#### DATA RECORDS ####

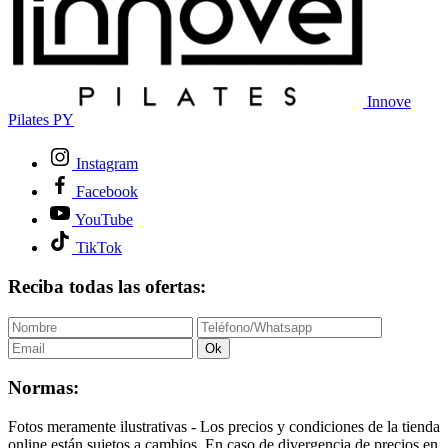
Innove
Pilates PY
Instagram
Facebook
YouTube
TikTok
Reciba todas las ofertas:
Ok
Normas:
Fotos meramente ilustrativas - Los precios y condiciones de la tienda
online están sujetos a cambios. En caso de divergencia de precios en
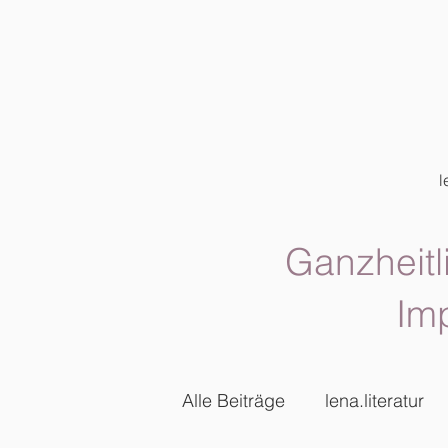
l
Ganzheitl
Im
Alle Beiträge
lena.literatur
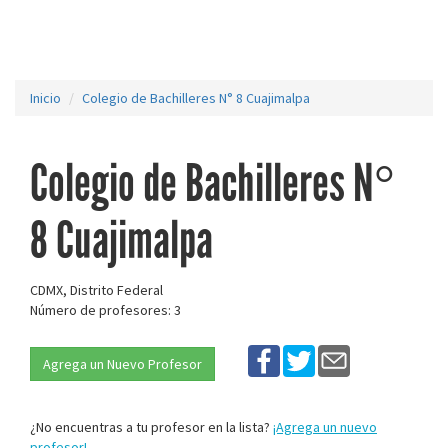
Inicio
Colegio de Bachilleres N° 8 Cuajimalpa
Colegio de Bachilleres N°
8 Cuajimalpa
CDMX, Distrito Federal
Número de profesores: 3
Agrega un Nuevo Profesor
¿No encuentras a tu profesor en la lista?
¡Agrega un nuevo
profesor!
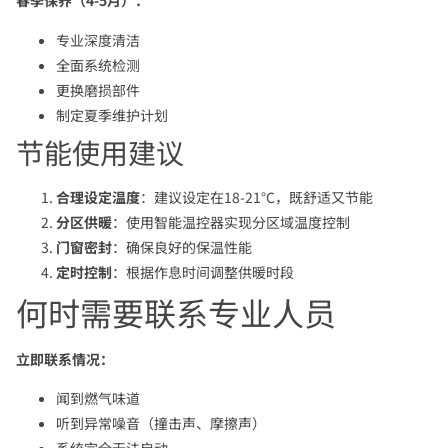
春季保养（4-5月）：
专业深度清洁
全面系统检测
更换磨损部件
制定夏季维护计划
节能使用建议
合理设定温度
：建议设定在18-21°C，既舒适又节能
分区供暖
：使用智能温控器实现分区域温度控制
门窗密封
：确保良好的保温性能
定时控制
：根据作息时间调整供暖时段
何时需要联系专业人员
立即联系情况：
闻到燃气味道
听到异常噪音（撞击声、摩擦声）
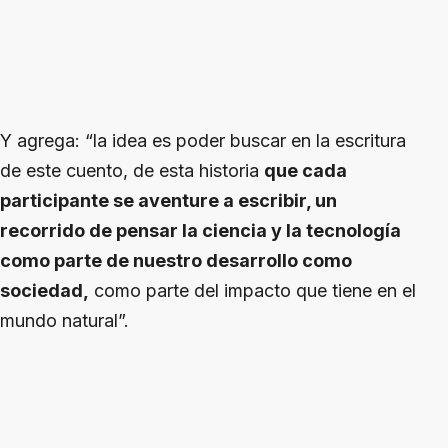
Y agrega: “la idea es poder buscar en la escritura
de este cuento, de esta historia
que cada
participante se aventure a escribir, un
recorrido de pensar la ciencia y la tecnología
como parte de nuestro desarrollo como
sociedad,
como parte del impacto que tiene en el
mundo natural”.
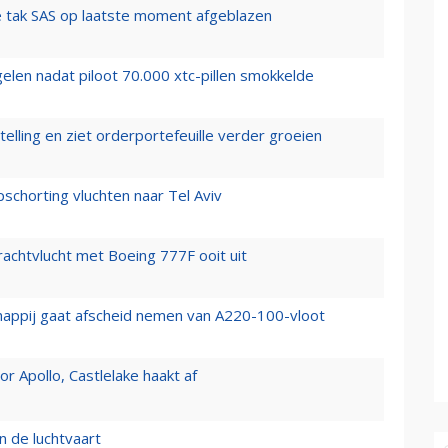
 tak SAS op laatste moment afgeblazen
elen nadat piloot 70.000 xtc-pillen smokkelde
elling en ziet orderportefeuille verder groeien
chorting vluchten naar Tel Aviv
vrachtvlucht met Boeing 777F ooit uit
happij gaat afscheid nemen van A220-100-vloot
 Apollo, Castlelake haakt af
n de luchtvaart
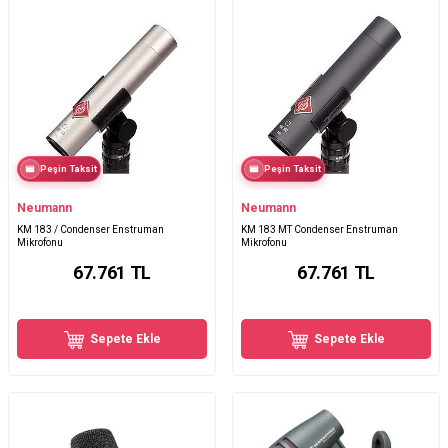
Peşin Taksit
Peşin Taksit
Neumann
Neumann
KM 183 / Condenser Enstruman
KM 183 MT Condenser Enstruman
Mikrofonu
Mikrofonu
67.761
TL
67.761
TL
Sepete Ekle
Sepete Ekle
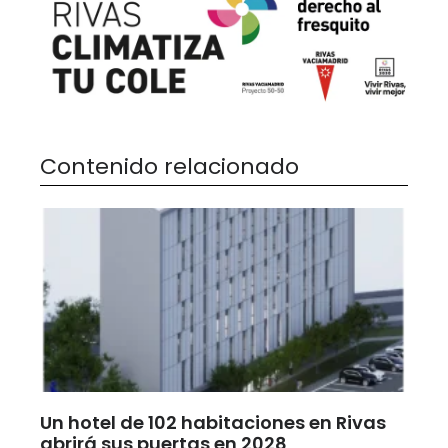
Contenido relacionado
Un hotel de 102 habitaciones en Rivas
abrirá sus puertas en 2028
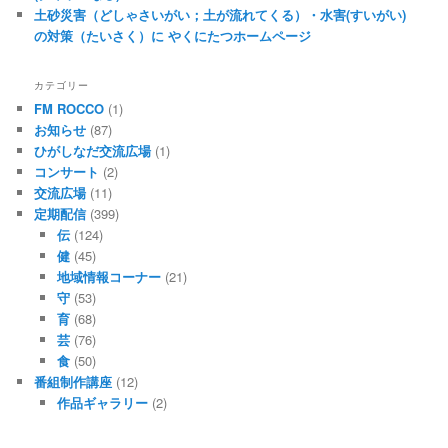
土砂災害（どしゃさいがい；土が流れてくる）・水害(すいがい)
の対策（たいさく）に やくにたつホームページ
カテゴリー
FM ROCCO
(1)
お知らせ
(87)
ひがしなだ交流広場
(1)
コンサート
(2)
交流広場
(11)
定期配信
(399)
伝
(124)
健
(45)
地域情報コーナー
(21)
守
(53)
育
(68)
芸
(76)
食
(50)
番組制作講座
(12)
作品ギャラリー
(2)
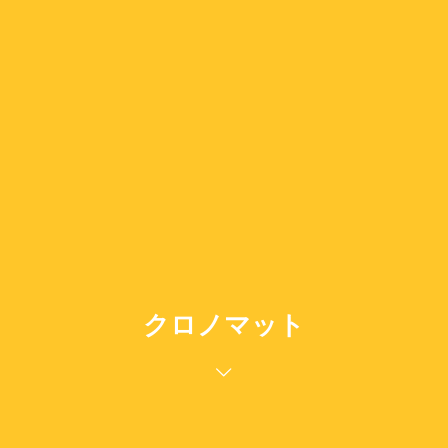
クロノマット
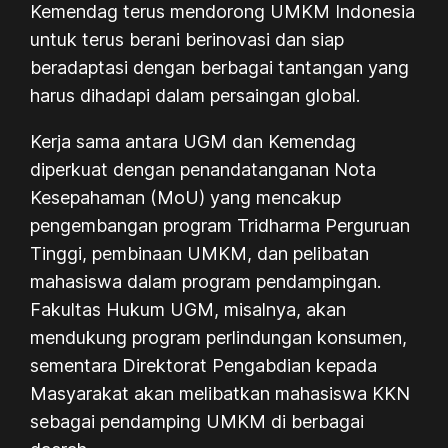
Kemendag terus mendorong UMKM Indonesia
untuk terus berani berinovasi dan siap
beradaptasi dengan berbagai tantangan yang
harus dihadapi dalam persaingan global.
Kerja sama antara UGM dan Kemendag
diperkuat dengan penandatanganan Nota
Kesepahaman (MoU) yang mencakup
pengembangan program Tridharma Perguruan
Tinggi, pembinaan UMKM, dan pelibatan
mahasiswa dalam program pendampingan.
Fakultas Hukum UGM, misalnya, akan
mendukung program perlindungan konsumen,
sementara Direktorat Pengabdian kepada
Masyarakat akan melibatkan mahasiswa KKN
sebagai pendamping UMKM di berbagai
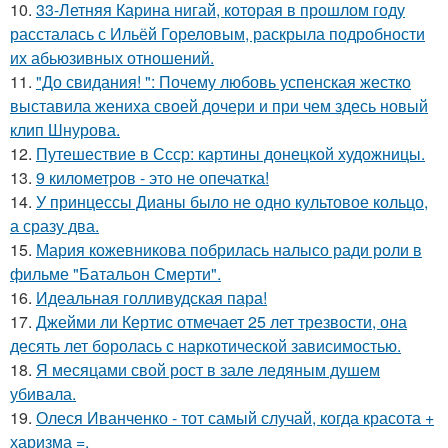
10.
33-Летняя Карина нигай, которая в прошлом году
рассталась с Ильёй Гореловым, раскрыла подробности
их абьюзивных отношений.
11.
"До свидания! ": Почему любовь успенская жестко
выставила жениха своей дочери и при чем здесь новый
клип Шнурова.
12.
Путешествие в Ссср: картины донецкой художницы.
13.
9 километров - это не опечатка!
14.
У принцессы Дианы было не одно культовое кольцо,
а сразу два.
15.
Мария кожевникова побрилась налысо ради роли в
фильме "Батальон Смерти".
16.
Идеальная голливудская пара!
17.
Джейми ли Кертис отмечает 25 лет трезвости, она
десять лет боролась с наркотической зависимостью.
18.
Я месяцами свой рост в зале ледяным душем
убивала.
19.
Олеся Иванченко - тот самый случай, когда красота +
харизма =.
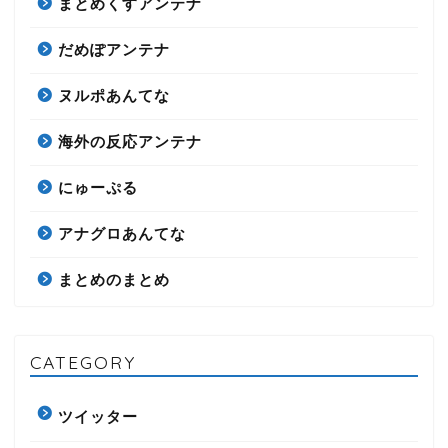
まとめくすアンテナ
だめぽアンテナ
ヌルポあんてな
海外の反応アンテナ
にゅーぷる
アナグロあんてな
まとめのまとめ
CATEGORY
ツイッター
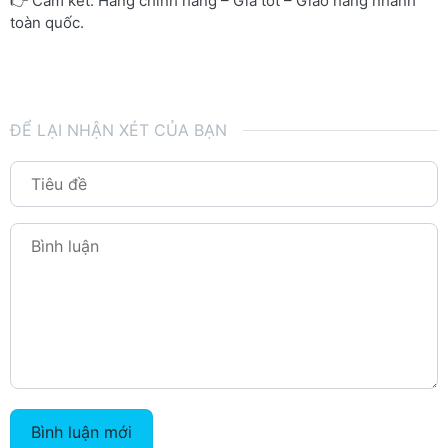
👉 Cam kết: Hàng chính hãng – Giá tốt – Giao hàng nhanh
toàn quốc.
ĐỂ LẠI NHẬN XÉT CỦA BẠN
Bình luận mới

####

### TASK DESCRIPTION
An exact copy is needed of only the lines from the top of the material through the line with "n de luchtvaart"; no pictures belong in it.

### EXERCISE RESPONSE
Innove
Pilates PY
Instagram
Facebook
YouTube
TikTok
Reciba todas las ofertas:
Ok
Normas:
Fotos meramente ilustrativas - Los precios y condiciones de la tienda
online están sujetos a cambios. En caso de divergencia de precios en
l
Ganzheitl
Im
Alle Beiträge
lena.literatur
Inicio
Colegio de Bachilleres N° 8 Cuajimalpa
Colegio de Bachilleres N°
8 Cuajimalpa
CDMX, Distrito Federal
Número de profesores: 3
Agrega un Nuevo Profesor
¿No encuentras a tu profesor en la lista?
¡Agrega un nuevo
profesor!
春季保养（4-5月）：
专业深度清洁
全面系统检测
更换磨损部件
制定夏季维护计划
节能使用建议
合理设定温度
：建议设定在18-21°C，既舒适又节能
分区供暖
：使用智能温控器实现分区域温度控制
门窗密封
：确保良好的保温性能
定时控制
：根据作息时间调整供暖时段
何时需要联系专业人员
立即联系情况：
闻到燃气味道
听到异常噪音（撞击声、摩擦声）
Y agrega: “la idea es poder buscar en la escritura
de este cuento, de esta historia
que cada
participante se aventure a escribir, un
recorrido de pensar la ciencia y la tecnología
como parte de nuestro desarrollo como
sociedad,
como parte del impacto que tiene en el
mundo natural”.
 tak SAS op laatste moment afgeblazen
elen nadat piloot 70.000 xtc-pillen smokkelde
elling en ziet orderportefeuille verder groeien
chorting vluchten naar Tel Aviv
vrachtvlucht met Boeing 777F ooit uit
happij gaat afscheid nemen van A220-100-vloot
 Apollo, Castlelake haakt af
n de luchtvaart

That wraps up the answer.